▶ Page images and extracted text
------------------------------

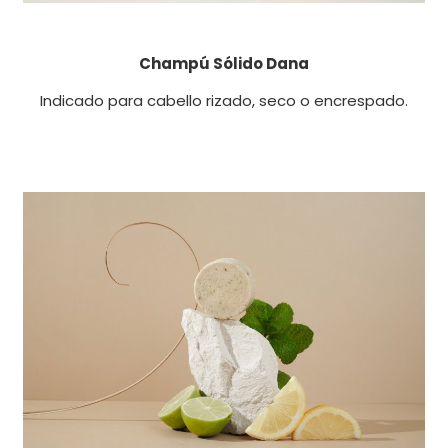
Champú Sólido Dana
Indicado para cabello rizado, seco o encrespado.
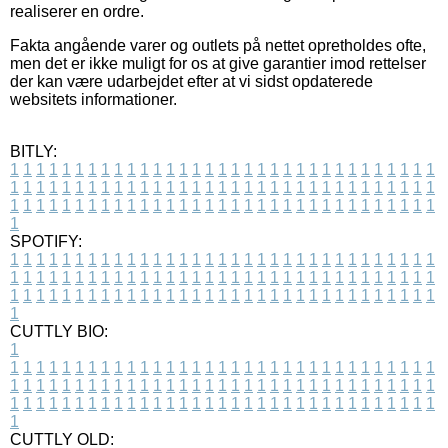
realiserer en ordre.
Fakta angående varer og outlets på nettet opretholdes ofte,
men det er ikke muligt for os at give garantier imod rettelser
der kan være udarbejdet efter at vi sidst opdaterede
websitets informationer.
BITLY:
1
1
1
1
1
1
1
1
1
1
1
1
1
1
1
1
1
1
1
1
1
1
1
1
1
1
1
1
1
1
1
1
1
1
1
1
1
1
1
1
1
1
1
1
1
1
1
1
1
1
1
1
1
1
1
1
1
1
1
1
1
1
1
1
1
1
1
1
1
1
1
1
1
1
1
1
1
1
1
1
1
1
1
1
1
1
1
1
1
1
1
1
1
1
1
1
1
1
1
1
SPOTIFY:
1
1
1
1
1
1
1
1
1
1
1
1
1
1
1
1
1
1
1
1
1
1
1
1
1
1
1
1
1
1
1
1
1
1
1
1
1
1
1
1
1
1
1
1
1
1
1
1
1
1
1
1
1
1
1
1
1
1
1
1
1
1
1
1
1
1
1
1
1
1
1
1
1
1
1
1
1
1
1
1
1
1
1
1
1
1
1
1
1
1
1
1
1
1
1
1
1
1
1
1
CUTTLY BIO:
1
1
1
1
1
1
1
1
1
1
1
1
1
1
1
1
1
1
1
1
1
1
1
1
1
1
1
1
1
1
1
1
1
1
1
1
1
1
1
1
1
1
1
1
1
1
1
1
1
1
1
1
1
1
1
1
1
1
1
1
1
1
1
1
1
1
1
1
1
1
1
1
1
1
1
1
1
1
1
1
1
1
1
1
1
1
1
1
1
1
1
1
1
1
1
1
1
1
1
1
1
CUTTLY OLD:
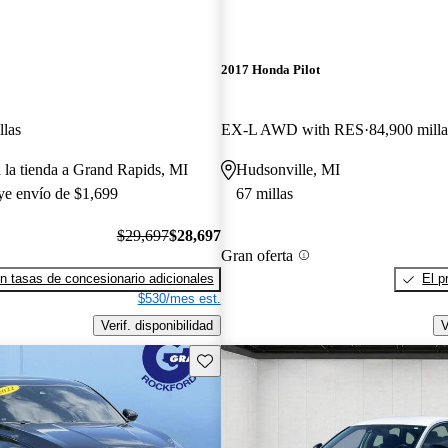
2017 Honda Pilot
llas
EX-L AWD with RES
84,900 milla
a la tienda a Grand Rapids, MI
Hudsonville, MI
uye envío de $1,699
67 millas
$29,697
$28,697
Gran oferta
n tasas de concesionario adicionales
El p
$530/mes est.
Verif. disponibilidad
V
Guarda este Aviso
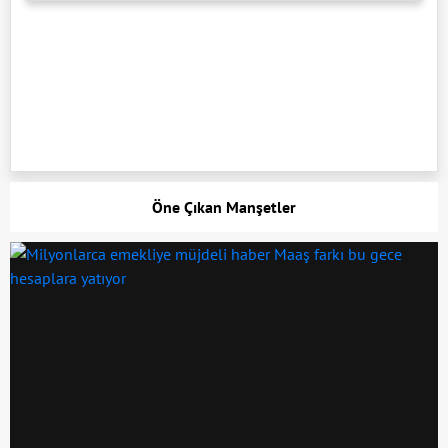
Öne Çıkan Manşetler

------------------------------

▶ Task prompt
Output a verbatim copy of all entries above; no pictures go in it.

▶ Answer box
Champú Sólido Dana
Indicado para cabello rizado, seco o encrespado.
realiserer en ordre.
Fakta angående varer og outlets på nettet opretholdes ofte,
men det er ikke muligt for os at give garantier imod rettelser
der kan være udarbejdet efter at vi sidst opdaterede
websitets informationer.
BITLY:
1
1
1
1
1
1
1
1
1
1
1
1
1
1
1
1
1
1
1
1
1
1
1
1
1
1
1
1
1
1
1
1
1
1
1
1
1
1
1
1
1
1
1
1
1
1
1
1
1
1
1
1
1
1
1
1
1
1
1
1
1
1
1
1
1
1
1
1
1
1
1
1
1
1
1
1
1
1
1
1
1
1
1
1
1
1
1
1
1
1
1
1
1
1
1
1
1
1
1
1
SPOTIFY:
1
1
1
1
1
1
1
1
1
1
1
1
1
1
1
1
1
1
1
1
1
1
1
1
1
1
1
1
1
1
1
1
1
1
1
1
1
1
1
1
1
1
1
1
1
1
1
1
1
1
1
1
1
1
1
1
1
1
1
1
1
1
1
1
1
1
1
1
1
1
1
1
1
1
1
1
1
1
1
1
1
1
1
1
1
1
1
1
1
1
1
1
1
1
1
1
1
1
1
1
CUTTLY BIO:
1
1
1
1
1
1
1
1
1
1
1
1
1
1
1
1
1
1
1
1
1
1
1
1
1
1
1
1
1
1
1
1
1
1
1
1
1
1
1
1
1
1
1
1
1
1
1
1
1
1
1
1
1
1
1
1
1
1
1
1
1
1
1
1
1
1
1
1
1
1
1
1
1
1
1
1
1
1
1
1
1
1
1
1
1
1
1
1
1
1
1
1
1
1
1
1
1
1
1
1
1
CUTTLY OLD:
2017 Honda Pilot
llas
EX-L AWD with RES
84,900 milla
a la tienda a Grand Rapids, MI
Hudsonville, MI
uye envío de $1,699
67 millas
$29,697
$28,697
Gran oferta
n tasas de concesionario adicionales
El p
$530/mes est.
Verif. disponibilidad
V
Guarda este Aviso
Öne Çıkan Manşetler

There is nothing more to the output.